The Seminar in Geometry and Statistics takes place monthly at the Department of Mathematics and Data Science of VUB (Building G, Sixth Floor, Room 6.60). It is flexible in terms of schedule and topics, though topics revolve around geometry and statistics.

Forthcoming talks

DATE: Wednesday 11 September 2024 at 11:00

 

SPEAKER: Pierre-Antoine Absil (UCLouvain)

 

TITLE: Feasible and Infeasible Optimization on Manifolds

 

ABSTRACT: This talks gives an introduction to the area of optimization on manifolds - also termed Riemannian optimization - and its applications in engineering and the sciences. Such applications arise when the optimization problem can be formulated as finding an optimum of a real-valued cost function defined on a smooth nonlinear search space. Oftentimes, the search space is a "matrix manifold", in the sense that its points admit natural representations in the form of matrices. In most cases, the matrix manifold structure is due either to the presence of nonlinear constraints (such as orthogonality or rank constraints), or to invariance properties in the cost function that need to be factored out in order to obtain a nondegenerate optimization problem. Manifolds that come up in applications include the rotation group SO(3) (e.g., for the generation of rigid body motions from sample points), the set of fixed-rank matrices (appearing for example in low-rank models for recommender systems), the set of 3x3 symmetric positive-definite matrices (e.g., for the interpolation and denoising of diffusion tensors in brain imaging), and the shape manifold (involved notably in morphing tasks).

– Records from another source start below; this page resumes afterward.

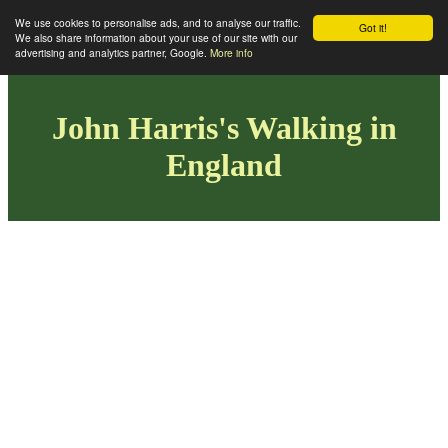
We use cookies to personalise ads, and to analyse our traffic.
Got it!
We also share information about your use of our site with our
advertising and analytics partner, Google.
More info
John Harris's Walking in
England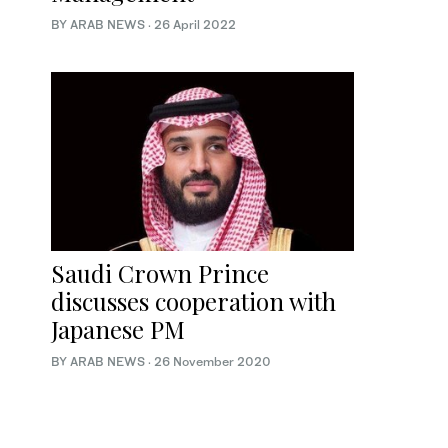
BY ARAB NEWS
·
26 April 2022
Saudi Crown Prince
discusses cooperation with
Japanese PM
BY ARAB NEWS
·
26 November 2020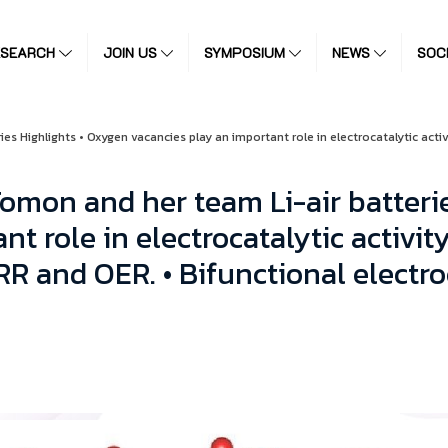
ESEARCH
JOIN US
SYMPOSIUM
NEWS
SOC
s Highlights • Oxygen vacancies play an important role in electrocatalytic activ
omon and her team Li-air batterie
t role in electrocatalytic activity
RR and OER. • Bifunctional electro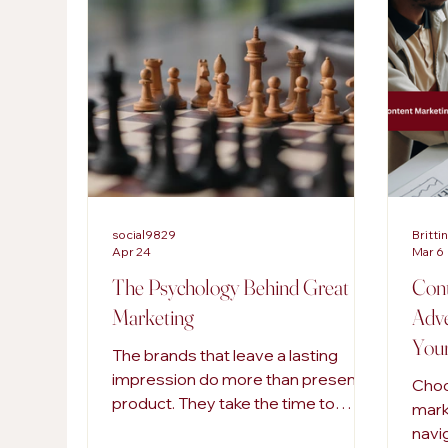
AI in Marketing
Content Strategies
Digi
SEO Services
social9829
Britti
Apr 24
Mar 6
The Psychology Behind Great
Cont
Marketing
Adve
Your
The brands that leave a lasting
impression do more than present a
Choo
product. They take the time to
mark
understand how people think, feel,
navi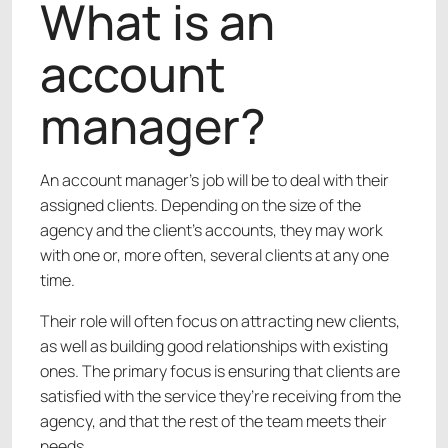
What is an
account
manager?
An account manager’s job will be to deal with their
assigned clients. Depending on the size of the
agency and the client’s accounts, they may work
with one or, more often, several clients at any one
time.
Their role will often focus on attracting new clients,
as well as building good relationships with existing
ones. The primary focus is ensuring that clients are
satisfied with the service they’re receiving from the
agency, and that the rest of the team meets their
needs.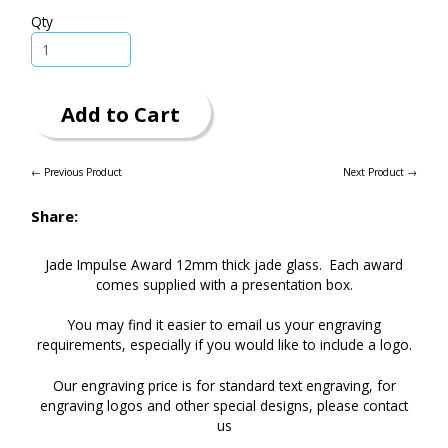
Qty
Add to Cart
← Previous Product
Next Product →
Share:
Jade Impulse Award 12mm thick jade glass. Each award
comes supplied with a presentation box.
You may find it easier to
email
us your engraving
requirements, especially if you would like to include a logo.
Our engraving price is for standard text engraving, for
engraving logos and other special designs, please
contact
us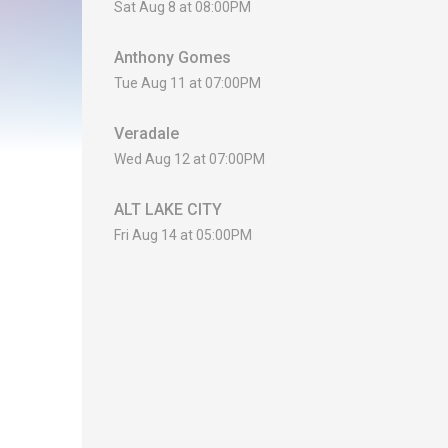
Sat Aug 8 at 08:00PM
Anthony Gomes
Tue Aug 11 at 07:00PM
Veradale
Wed Aug 12 at 07:00PM
ALT LAKE CITY
Fri Aug 14 at 05:00PM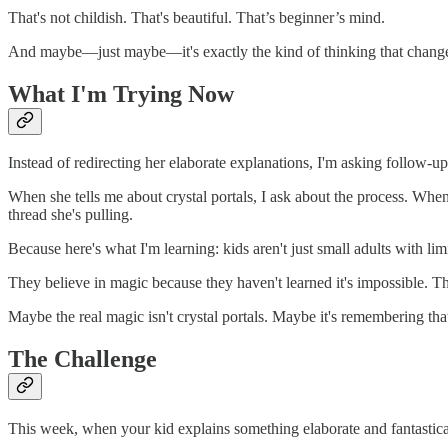
That's not childish. That's beautiful. That’s beginner’s mind.
And maybe—just maybe—it's exactly the kind of thinking that change
What I'm Trying Now
Instead of redirecting her elaborate explanations, I'm asking follow-up 
When she tells me about crystal portals, I ask about the process. Wh
thread she's pulling.
Because here's what I'm learning: kids aren't just small adults with l
They believe in magic because they haven't learned it's impossible. 
Maybe the real magic isn't crystal portals. Maybe it's remembering that 
The Challenge
This week, when your kid explains something elaborate and fantastical,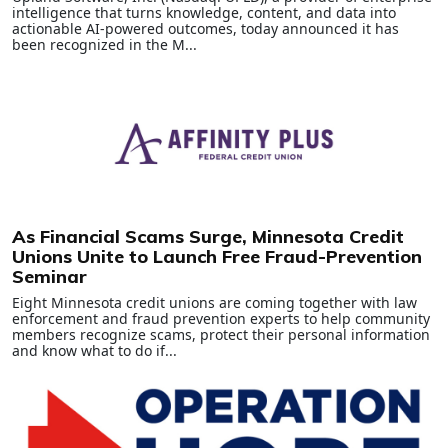
intelligence that turns knowledge, content, and data into
actionable AI-powered outcomes, today announced it has
been recognized in the M...
As Financial Scams Surge, Minnesota Credit
Unions Unite to Launch Free Fraud-Prevention
Seminar
Eight Minnesota credit unions are coming together with law
enforcement and fraud prevention experts to help community
members recognize scams, protect their personal information
and know what to do if...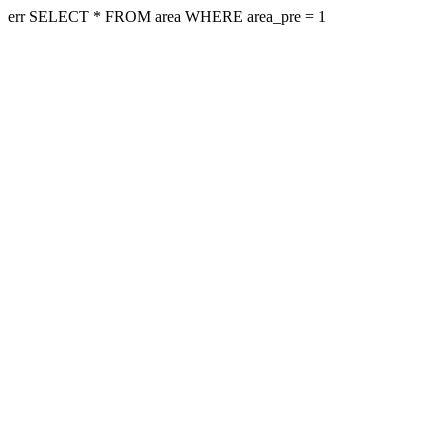
err SELECT * FROM area WHERE area_pre = 1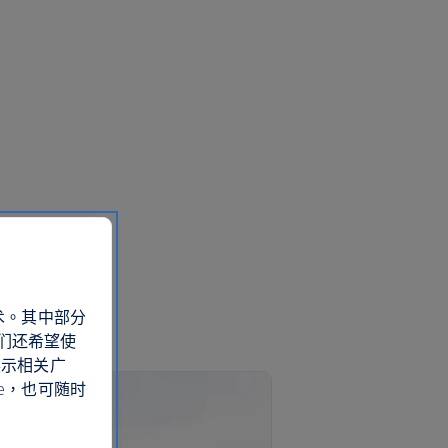
术。其中部分
们还希望使
展示相关广
e，也可随时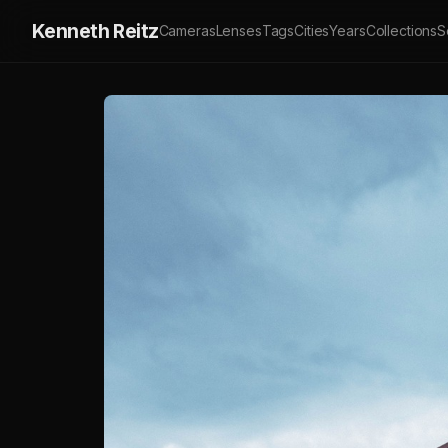
Kenneth Reitz
Cameras
Lenses
Tags
Cities
Years
Collections
S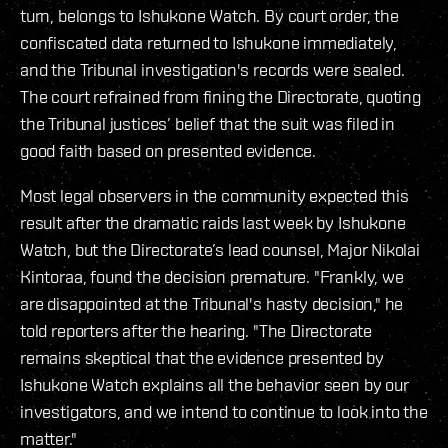
turn, belongs to Ishukone Watch. By court order, the
confiscated data returned to Ishukone immediately,
and the Tribunal investigation's records were sealed.
The court refrained from fining the Directorate, quoting
the Tribunal justices’ belief that the suit was filed in
good faith based on presented evidence.
Most legal observers in the community expected this
result after the dramatic raids last week by Ishukone
Watch, but the Directorate’s lead counsel, Major Nikolai
Kintoraa, found the decision premature. "Frankly, we
are disappointed at the Tribunal's hasty decision," he
told reporters after the hearing. "The Directorate
remains skeptical that the evidence presented by
Ishukone Watch explains all the behavior seen by our
investigators, and we intend to continue to look into the
matter."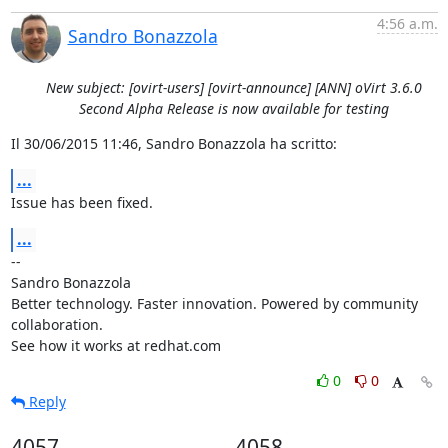
4:56 a.m.
Sandro Bonazzola
New subject: [ovirt-users] [ovirt-announce] [ANN] oVirt 3.6.0
Second Alpha Release is now available for testing
Il 30/06/2015 11:46, Sandro Bonazzola ha scritto:
...
Issue has been fixed.
...
-- 

Sandro Bonazzola

Better technology. Faster innovation. Powered by community 
collaboration.

See how it works at redhat.com
0
0
Reply
4057
4058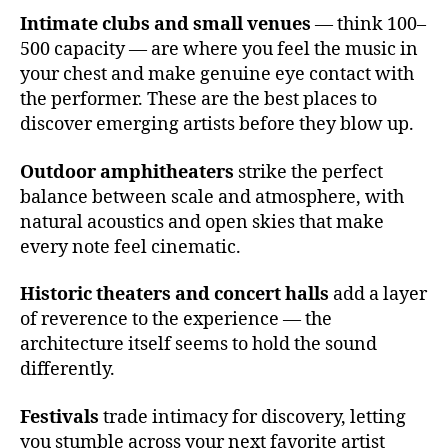
d
u
Intimate clubs and small venues
— think 100–
e
si
c
500 capacity — are where you feel the music in
c
,
u
your chest and make genuine eye contact with
c
n
the performer. These are the best places to
o
a
,
n
discover emerging artists before they blow up.
c
c
hi
e
Outdoor amphitheaters
strike the perfect
ll
rt
balance between scale and atmosphere, with
vi
h
natural acoustics and open skies that make
b
al
e
every note feel cinematic.
l
s
,
a
e
Historic theaters and concert halls
add a layer
c
t
of reverence to the experience — the
o
h
u
architecture itself seems to hold the sound
e
st
differently.
r
ic
e
s
,
Festivals
trade intimacy for discovery, letting
al
e
you stumble across your next favorite artist
m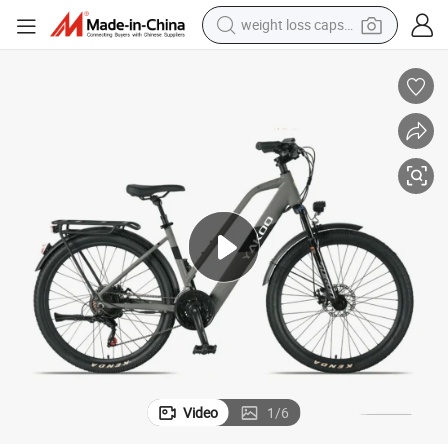
weight loss capsule
electric car
reagent
farm tractor
container house
shoulder bag
electric bike
wheel loader
Video
1
/
6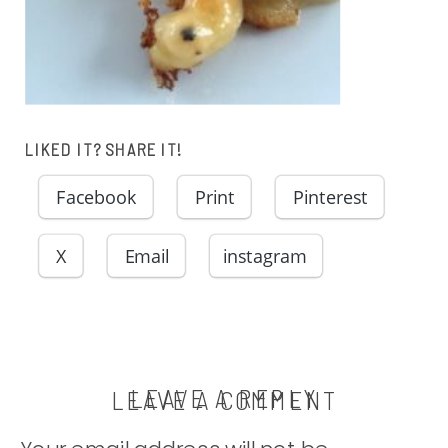
LIKED IT? SHARE IT!
Facebook
Print
Pinterest
X
Email
instagram
LEAVE A REPLY
LEAVE A COMMENT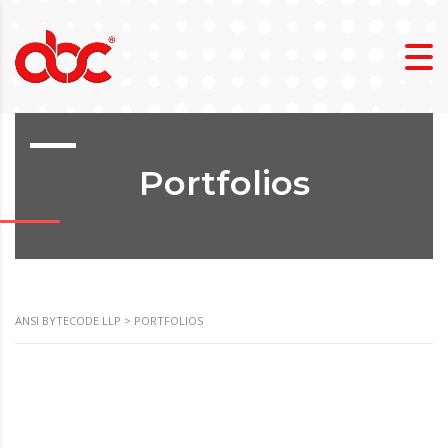
Portfolios
ANSI BYTECODE LLP
>
PORTFOLIOS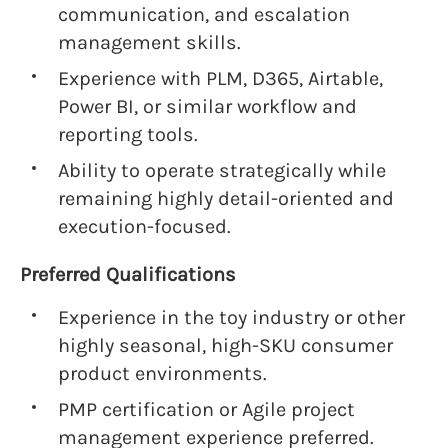
communication, and escalation
management skills.
Experience with PLM, D365, Airtable,
Power BI, or similar workflow and
reporting tools.
Ability to operate strategically while
remaining highly detail-oriented and
execution-focused.
Preferred Qualifications
Experience in the toy industry or other
highly seasonal, high-SKU consumer
product environments.
PMP certification or Agile project
management experience preferred.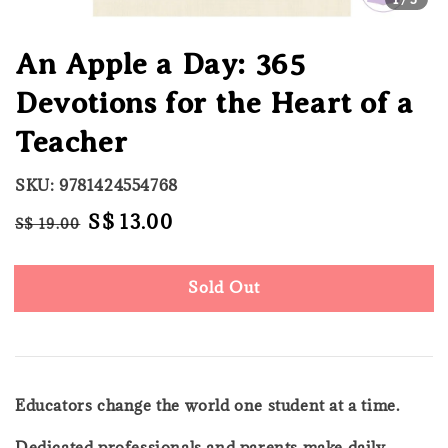
An Apple a Day: 365
Devotions for the Heart of a
Teacher
SKU: 9781424554768
Regular
Sale
S$ 13.00
S$ 19.00
Sold Out
price
price
Sold Out
Educators change the world one student at a time.
Dedicated professionals and parents make daily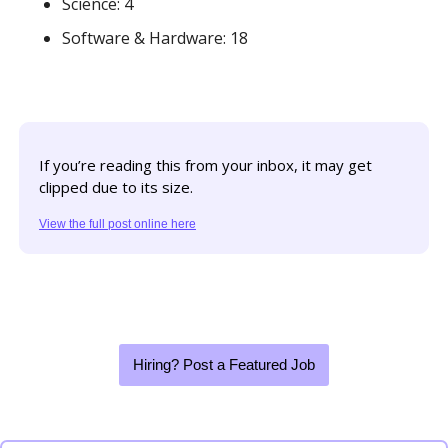
Science: 4
Software & Hardware: 18
If you’re reading this from your inbox, it may get 
clipped due to its size. 
View the full post online here
Hiring? Post a Featured Job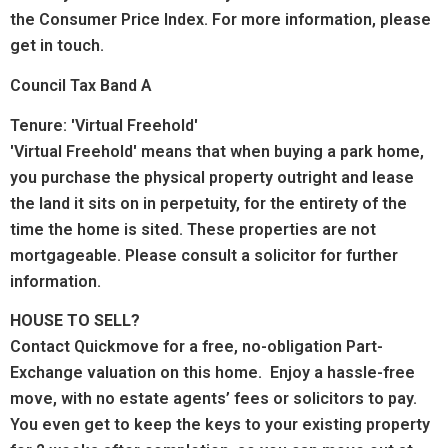
the Consumer Price Index. For more information, please
get in touch.
Council Tax Band A
Tenure: 'Virtual Freehold'
'Virtual Freehold' means that when buying a park home,
you purchase the physical property outright and lease
the land it sits on in perpetuity, for the entirety of the
time the home is sited. These properties are not
mortgageable. Please consult a solicitor for further
information.
HOUSE TO SELL?
Contact Quickmove for a free, no-obligation Part-
Exchange valuation on this home. Enjoy a hassle-free
move, with no estate agents’ fees or solicitors to pay.
You even get to keep the keys to your existing property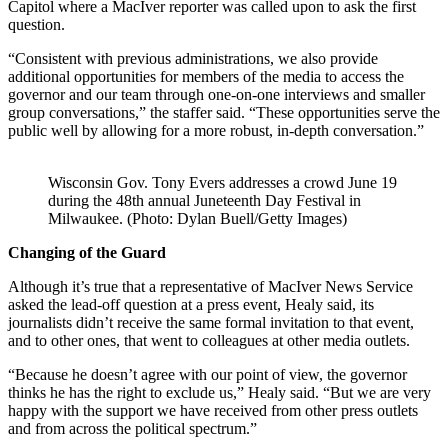
Capitol where a MacIver reporter was called upon to ask the first
question.
“Consistent with previous administrations, we also provide
additional opportunities for members of the media to access the
governor and our team through one-on-one interviews and smaller
group conversations,” the staffer said. “These opportunities serve the
public well by allowing for a more robust, in-depth conversation.”
Wisconsin Gov. Tony Evers addresses a crowd June 19
during the 48th annual Juneteenth Day Festival in
Milwaukee. (Photo: Dylan Buell/Getty Images)
Changing of the Guard
Although it’s true that a representative of MacIver News Service
asked the lead-off question at a press event, Healy said, its
journalists didn’t receive the same formal invitation to that event,
and to other ones, that went to colleagues at other media outlets.
“Because he doesn’t agree with our point of view, the governor
thinks he has the right to exclude us,” Healy said. “But we are very
happy with the support we have received from other press outlets
and from across the political spectrum.”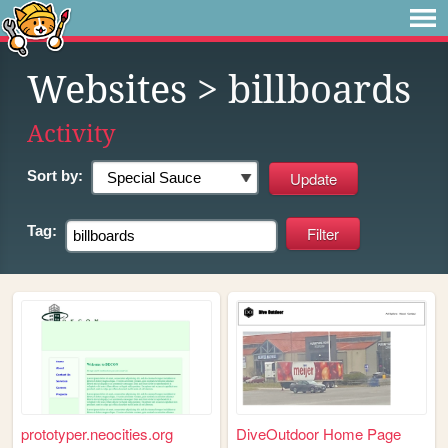
Websites
> billboards
Activity
Sort by:
Tag:
prototyper.neocities.org
DiveOutdoor Home Page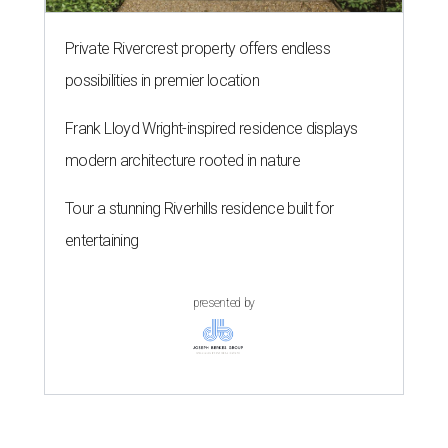
Private Rivercrest property offers endless
possibilities in premier location
Frank Lloyd Wright-inspired residence displays
modern architecture rooted in nature
Tour a stunning Riverhills residence built for
entertaining
presented by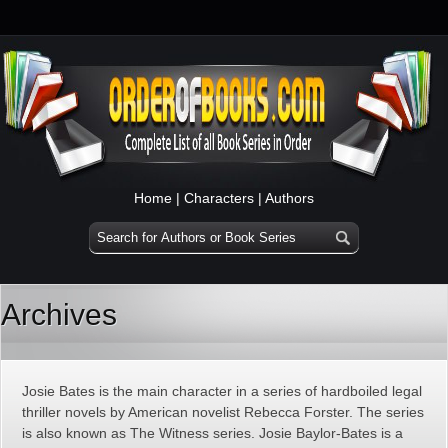
Home
|
Characters
|
Authors
Archives
Josie Bates is the main character in a series of hardboiled legal
thriller novels by American novelist Rebecca Forster. The series
is also known as The Witness series. Josie Baylor-Bates is a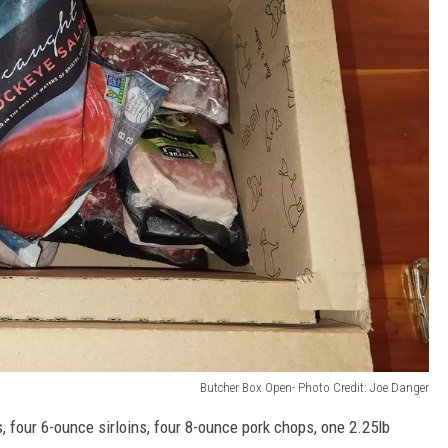
Butcher Box Open- Photo Credit: Joe Danger
, four 6-ounce sirloins, four 8-ounce pork chops, one 2.25lb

In the recent years, the practical importance of optimization problems on manifolds has stimulated the development of geometric optimization algorithms that exploit the differential structure of the manifold search space. In this talk, we give an overview of geometric optimization algorithms and their applications, with an emphasis on recently developed infeasible optimization methods, in the sense that the iterates do not belong to the manifold but converge to it.

 

 

 

**************************************************************************************************

 

 

 

DATE: October

 

SPEAKER: TBA

 

TITLE: TBA

 

ABSTRACT: TBA

 

 

 

**************************************************************************************************

 

 

 

DATE: Somewhere between Tuesday 12 Novembre 2024 and Thursday 14 November 2024

 

SPEAKER: Claire Brécheteau (Nantes Université)

 

TITLE: TBA

 

ABSTRACT: TBA

 

 

 

**************************************************************************************************

 

 

 

DATE: December

 

SPEAKER: TBA

 

TITLE: TBA

 

ABSTRACT: TBA

 

 

 

**************************************************************************************************

 

 

 

DATE: Thursday 23 January 2025

 

SPEAKER: Eddie Aamari (École Normale Supérieure de Paris)

 

TITLE: A theory of stratification learning: clustering-by-dimensionality with reconstruction

 

ABSTRACT: Given i.i.d. random variables X_1, ..., X_n in R^D drawn from a stratified mixture \cup_k M_k of immersed C2-manifolds of different dimensions d_k with k at most K, we study the minimax estimation of the family M_k and the associated unsupervised clustering problem. We provide a constructive algorithm allowing to estimate each mixture component M_k at its optimal dimension-specific rate (log n /n)^{2/d_k} adaptively. The method is based on an ascending hierarchical co-detection of points belonging to different layers which also identifies the number of layers K, the dimensions d_k, assign each point X_i to a layer accurately, and estimate tangent spaces optimally. The results hold regardless of any reach assumption on the M_k's nor on intersection configurations M_k \cap M_{k'}. They open the way to a broad clustering framework, where each mixture component (or stratum) M_k models a cluster, emanating from a specific nonlinear correlation phenomenon leaving only d_k local degrees of freedom.